Touring is a family affair. Buika’s production manager is her 24-year-old son, Joel, while her musical director is the boyfriend she recently re-connected with in Spain after first meeting when he was 16. “He used to come for the weekends to see our band playing and I used to see a little boy. He used to ask for orange juice and milk in a blues club. But after 20 years, I found him again in the street and I was like, ‘Hmm, hmm, you look good. How old are you now?’ And he was like, ‘Old enough to make you happy.’ He just shot my heart.” She adds: “My man is, like, 10 years younger than me. Because at my age, options are not better!”

Buika grew up in Palma de Mallorca, in the only black family for miles around, inhaling flamenco, Gypsy and African folk songs like air.

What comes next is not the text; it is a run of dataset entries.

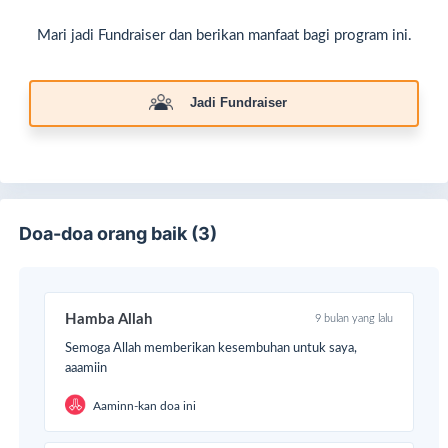
Mari jadi Fundraiser dan berikan manfaat bagi program ini.
Jadi Fundraiser
Doa-doa orang baik (3)
Hamba Allah
9 bulan yang lalu
Semoga Allah memberikan kesembuhan untuk saya,
aaamiin
Aaminn-kan doa ini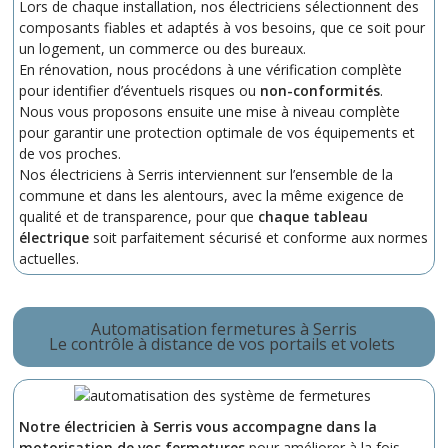
Lors de chaque installation, nos électriciens sélectionnent des
composants fiables et adaptés à vos besoins, que ce soit pour
un logement, un commerce ou des bureaux.
En rénovation, nous procédons à une vérification complète
pour identifier d’éventuels risques ou
non-conformités
.
Nous vous proposons ensuite une mise à niveau complète
pour garantir une protection optimale de vos équipements et
de vos proches.
Nos électriciens à Serris interviennent sur l’ensemble de la
commune et dans les alentours, avec la même exigence de
qualité et de transparence, pour que
chaque tableau
électrique
soit parfaitement sécurisé et conforme aux normes
actuelles.
Automatisation fermetures à Serris
Le contrôle à distance de vos portails et volets
Notre électricien à Serris vous accompagne dans la
motorisation de vos fermetures
pour améliorer à la fois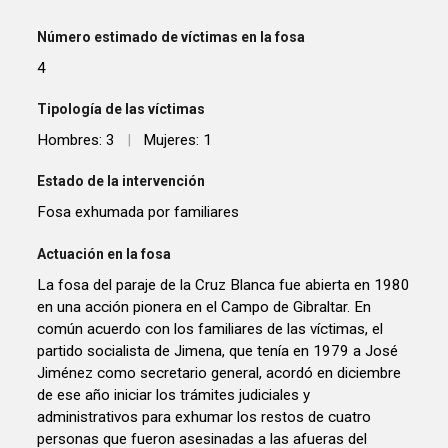
Número estimado de víctimas en la fosa
4
Tipología de las víctimas
Hombres: 3
|
Mujeres: 1
Estado de la intervención
Fosa exhumada por familiares
Actuación en la fosa
La fosa del paraje de la Cruz Blanca fue abierta en 1980
en una acción pionera en el Campo de Gibraltar. En
común acuerdo con los familiares de las víctimas, el
partido socialista de Jimena, que tenía en 1979 a José
Jiménez como secretario general, acordó en diciembre
de ese año iniciar los trámites judiciales y
administrativos para exhumar los restos de cuatro
personas que fueron asesinadas a las afueras del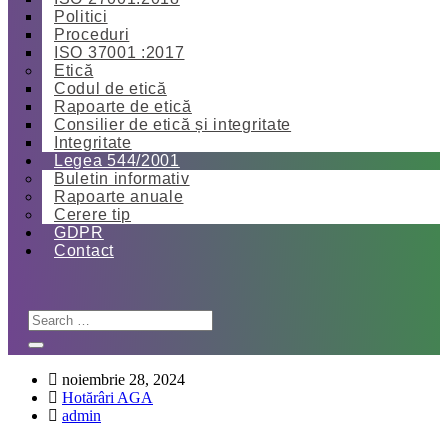
Politici
Proceduri
ISO 37001 :2017
Etică
Codul de etică
Rapoarte de etică
Consilier de etică și integritate
Integritate
Legea 544/2001
Buletin informativ
Rapoarte anuale
Cerere tip
GDPR
Contact
noiembrie 28, 2024
Hotărâri AGA
admin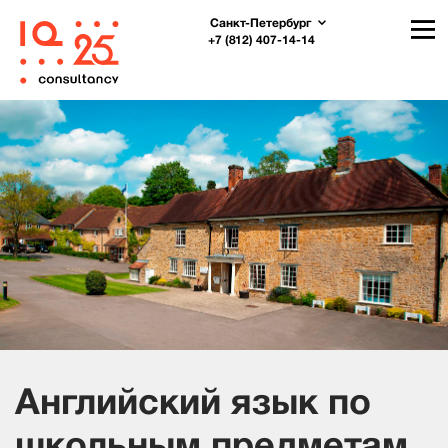
Санкт-Петербург
+7 (812) 407-14-14
Английский язык по
школьным предметам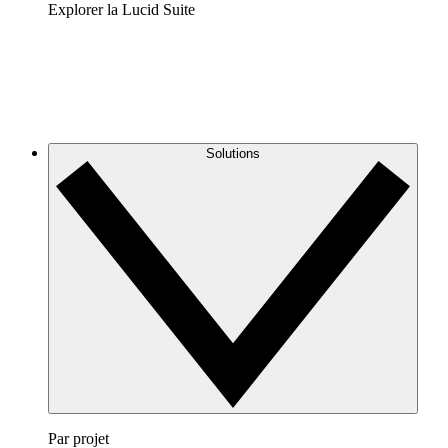
Explorer la Lucid Suite
Solutions
Par projet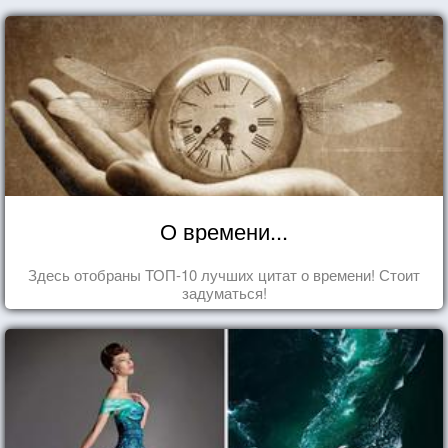
О времени...
Здесь отобраны ТОП-10 лучших цитат о времени! Стоит
задуматься!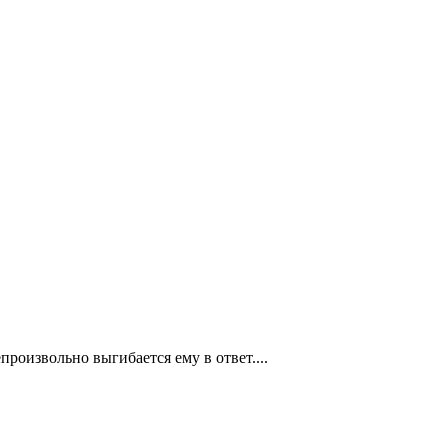
роизвольно выгибается ему в ответ....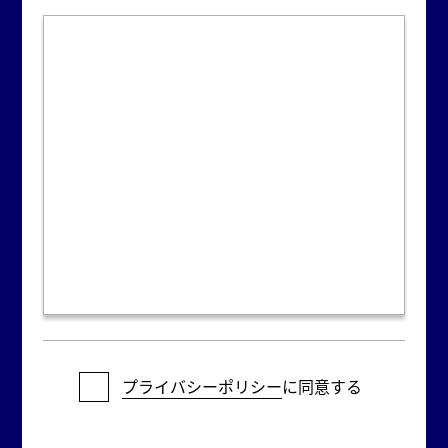
プライバシーポリシー
に同意する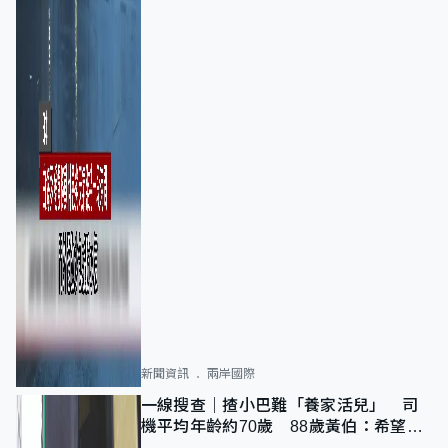
新聞資訊
兩岸國際
一線搜查｜揸小巴難「養家活兒」 司
機平均年齡約70歲 88歲黃伯：希望一
直揸落去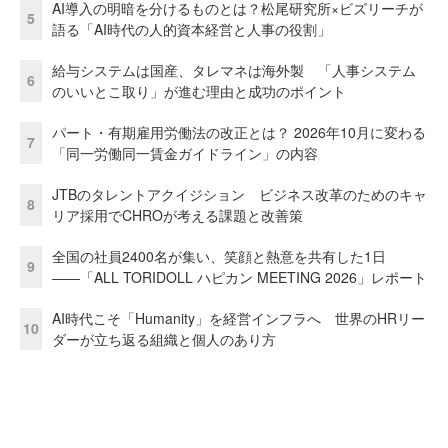
AI導入の明暗を分けるものとは？松尾研究所×ビズリーチが
5
語る「AI時代の人的資本経営と人事の役割」
給与システムは国産、タレマネは海外製 「人事システム
6
のいいとこ取り」が進む理由と成功のポイント
パート・有期雇用労働法の改正とは？ 2026年10月に変わる
7
「同一労働同一賃金ガイドライン」の内容
JTBのタレントアクイジション ビジネス改革のためのキャ
8
リア採用でCHROが考える課題と改善策
全国の社員2400名が集い、笑顔と熱意を共有した1日
9
――「ALL TORIDOLL ハピカン MEETING 2026」レポート
AI時代こそ「Humanity」を経営インフラへ 世界のHRリー
10
ダーが立ち返る組織と個人のあり方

Her father was a pro-democracy politician in exile from Equatorial Guinea, who walked out when she was nine. The teenage Buika, she says, was “a wild animal. Oh my God! I used to go on stage barefoot – well, same as I do now – with chewing gum in my mouth, with no bra. I was the enfant terrible,” she says, guffawing. “I used to invent a lot of stories because I didn’t want to face pain. But the first time in my life I heard applause from the audience, they saved me. They gave me the possibility of being someone. I owe them everything.”

‘It’s not easy being me’ … Buika performing during the Jazz of the Dnipro festival in Ukraine in 2021. Photograph: Future Publishing/Getty Images

As the queen of flamenco fusion, Buika has a Latin Grammy to her name, plus two US Grammy nominations, as well as two books of poetry and a role as a wedding singer in Almodóvar’s The Skin I Live In. She says she often channels her “naughty” hard-drinking, chain-smoking grandmother, with whom she shared a first name, Concha, although she has always gone by her surname professionally.


Did Concha sing too? “Yeah! All my family do. Because we are from a little tribe called the Bubis. And it’s not the same as in Europe where you write down your story: tribes in Africa, they sing it.”

It is all some distance from Las Vegas, where she started out as a “hungry” Tina Turner impersonator with a two-year-old child, before finding her own uniquely raw and raspy voice. I ask how she would react if she discovered a Buika impersonator in a casino today. She lets out that gravelly howl. “I think that she would go crazy,” she says. “It’s not easy to be me!” She pauses and shoots me a gap-toothed grin. “But it’s fun.”